French lead the world in use of medications

On Easter Sunday, when Marie-Claude Monnet began slurring her words after a
single glass of wine and fell asleep midway through the holiday roast lamb,
the Monnet family realized that it had a problem.

Her daughter Jeanne found more than 100 open boxes of tranquilizers,
narcotic painkillers and antibiotics in the 79-year-old woman's Paris
apartment. ``We had to face the facts,'' Jeanne said. ``Maman is a
droguee'' -- ``a junkie.''

The family's name has been changed, at their request. But the details are
all too real. In a nation that has become the runaway world leader in
pill-popping, Marie-Claude Monnet's pharmaceutical hoard is as typically
French as a well-stocked wine cellar. With less than 1 percent of the
world's population, France now accounts for almost 10 percent of all
expenditures on drugs worldwide.

In 1995, the Organization for Economic Co-operation and Development (OECD)
reported that the average citizen of France purchased 52 containers of
medication -- more than the total combined figure for the United States,
Great Britain, Germany and Italy.

The average French woman in Madame Monnet's age group took home 99
containers of medication, while the average 80-year-old man purchased 91.

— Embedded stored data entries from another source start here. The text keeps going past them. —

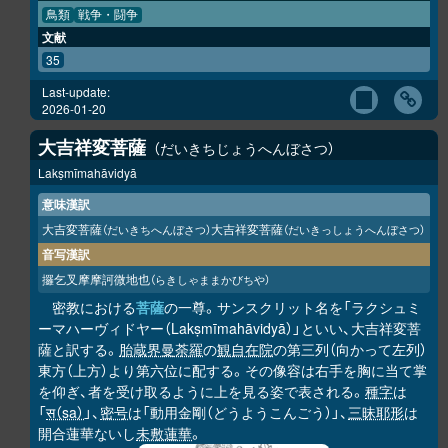
鳥類
戦争・闘争
文献
35
Last-update:
2026-01-20
大吉祥変菩薩
だいきちじょうへんぼさつ
Lakṣmīmahāvidyā
意味漢訳
大吉変菩薩
大吉祥変菩薩
（だいきちへんぼさつ）
（だいきっしょうへんぼさつ）
音写漢訳
攞乞叉摩摩訶微地也
（らきしゃままかびちや）
密教における
菩薩
の一尊。サンスクリット名を「ラクシュミ
ーマハーヴィドヤー（Lakṣmīmahāvidyā）」といい、大吉祥変菩
薩と訳する。
胎蔵界曼荼羅
の
観自在院
の第三列（向かって左列）
東方（上方）より第六位に配する。その像容は右手を胸に当て掌
を仰ぎ、者を受け取るように上を見る姿で表される。
種字
は
「
स（sa）
」、
密号
は「動用金剛（どうようこんごう）」、
三昧耶形
は
開合蓮華ないし
未敷蓮華
。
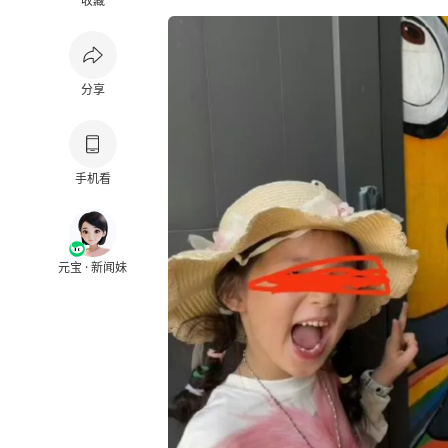
收藏
分享
手机看
元宝 · 新闻妹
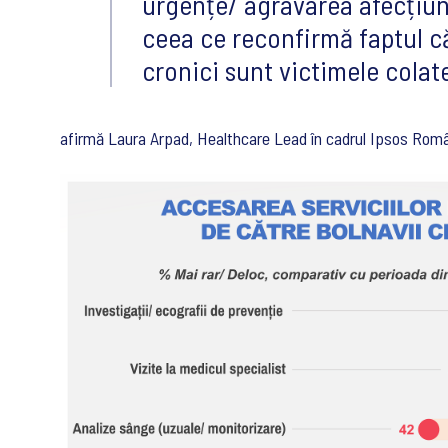
urgențe/ agravarea afecțiuni
ceea ce reconfirmă faptul că
cronici sunt victimele colat
afirmă Laura Arpad, Healthcare Lead în cadrul Ipsos Româ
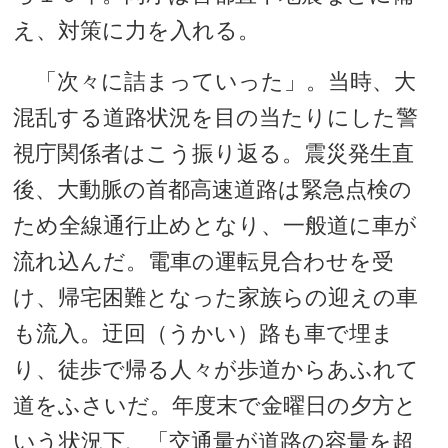
え、対策に力を入れる。
「次々に詰まっていった」。当時、大
混乱する道路状況を目の当たりにした警
視庁関係者はこう振り返る。震災発生直
後、大動脈の首都高速道路は緊急点検の
ため全線通行止めとなり、一般道に車が
流れ込んだ。電車の運転見合わせを受
け、帰宅困難となった家族らの迎えの車
も流入。迂回（うかい）路も車で埋ま
り、徒歩で帰る人々が歩道からあふれて
道をふさいだ。年度末で金曜日の夕方と
いう状況下、「交通量が道路の容量を超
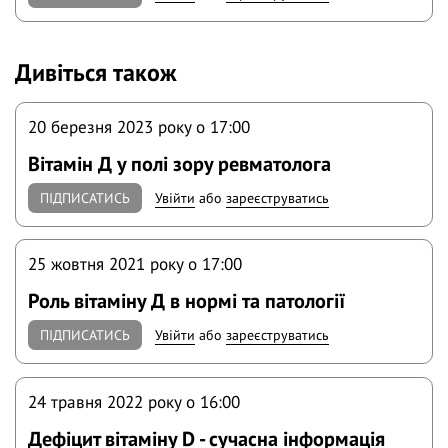
Дивіться також
20 березня 2023 року o 17:00
Вітамін Д у полі зору ревматолога
ПІДПИСАТИСЬ
Увійти
або
зареєструватись
25 жовтня 2021 року o 17:00
Роль вітаміну Д в нормі та патології
ПІДПИСАТИСЬ
Увійти
або
зареєструватись
24 травня 2022 року o 16:00
Дефіцит вітаміну D - сучасна інформація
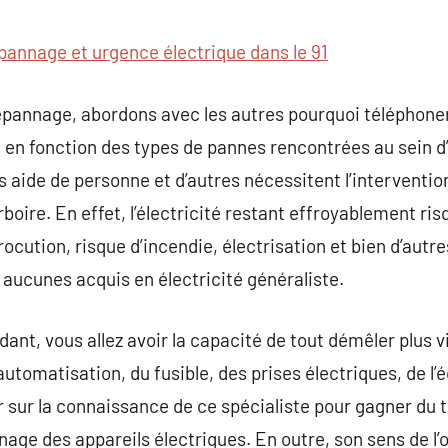
commentaire
pannage et urgence électrique dans le 91
dépannage, abordons avec les autres pourquoi téléphoner u
. en fonction des types de pannes rencontrées au sein 
 aide de personne et d’autres nécessitent l’interventio
oire. En effet, l’électricité restant effroyablement risq
rocution, risque d’incendie, électrisation et bien d’autr
e aucunes acquis en électricité généraliste.
nt, vous allez avoir la capacité de tout démêler plus vit
’automatisation, du fusible, des prises électriques, de l
 sur la connaissance de ce spécialiste pour gagner du t
nnage des appareils électriques. En outre, son sens de l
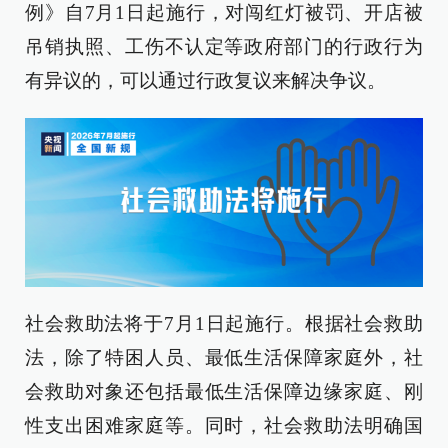
例》自7月1日起施行，对闯红灯被罚、开店被
吊销执照、工伤不认定等政府部门的行政行为
有异议的，可以通过行政复议来解决争议。
社会救助法将于7月1日起施行。根据社会救助
法，除了特困人员、最低生活保障家庭外，社
会救助对象还包括最低生活保障边缘家庭、刚
性支出困难家庭等。同时，社会救助法明确国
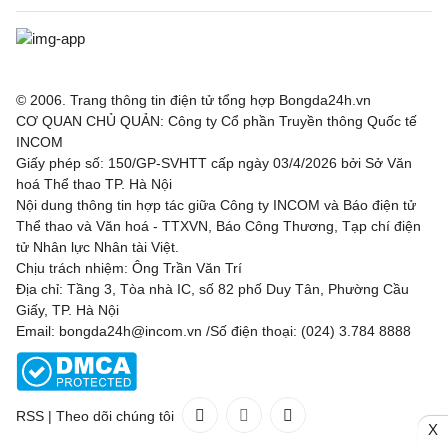
© 2006. Trang thông tin điện tử tổng hợp Bongda24h.vn
CƠ QUAN CHỦ QUẢN: Công ty Cổ phần Truyền thông Quốc tế
INCOM
Giấy phép số: 150/GP-SVHTT cấp ngày 03/4/2026 bởi Sở Văn
hoá Thể thao TP. Hà Nội
Nội dung thông tin hợp tác giữa Công ty INCOM và Báo điện tử
Thể thao và Văn hoá - TTXVN, Báo Công Thương, Tạp chí điện
tử Nhân lực Nhân tài Việt.
Chịu trách nhiệm: Ông Trần Văn Trí
Địa chỉ: Tầng 3, Tòa nhà IC, số 82 phố Duy Tân, Phường Cầu
Giấy, TP. Hà Nội
Email: bongda24h@incom.vn /Số điện thoại: (024) 3.784 8888
RSS
|
Theo dõi chúng tôi
X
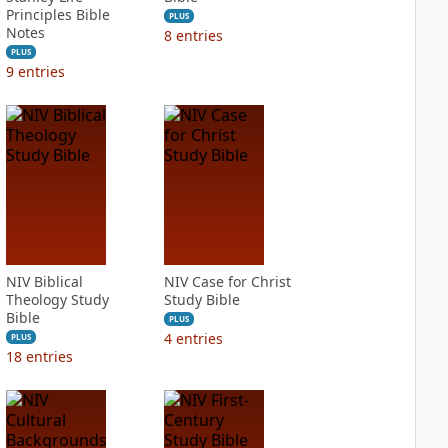
Principles Bible
PLUS
Notes
8
entries
PLUS
9
entries
NIV Biblical
NIV Case for Christ
Theology Study
Study Bible
Bible
PLUS
4
entries
PLUS
18
entries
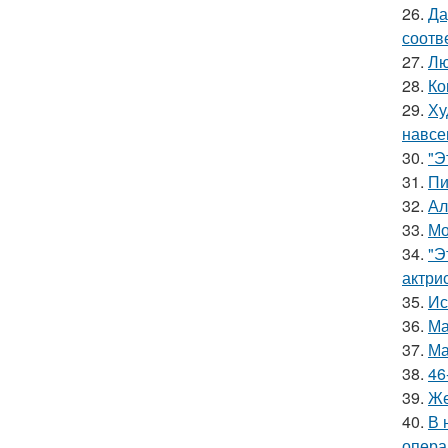
26.
Да
соотв
27.
Лю
28.
Ко
29.
Ху
навсе
30.
"Э
31.
Пи
32.
Ал
33.
Мо
34.
"Э
актрис
35.
Ис
36.
Ма
37.
Ма
38.
46
39.
Же
40.
В 
опера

French doctors ``prescribe four times more than the British, Irish,
Italians or Greeks, and six times more than Danish, Belgian and German
doctors,'' said pharmaceutical researcher Berthod Wurmser, an expert on
European health issues.

According to the pharmaceutical industry's own figures, purchases of
medications in France rose by 518 percent between 1970 and 1995.

A similar jump has been registered in the United States, where the national
medication bill soared from less than $10 billion in 1970 to nearly $50
billion in 1995. But adjusted for purchasing power parity, French annual
drug spending per person still remains No. 1 on Earth, at more than $300,
with the United States a close second at $290.

Lest Americans feel smug, they might take note of the fact that U.S.
suppliers aggressively feed the French habit. Marketed and purchased on the
Internet, increasing numbers of drugs are being shipped illegally to Europe
from the United States, postal authorities say.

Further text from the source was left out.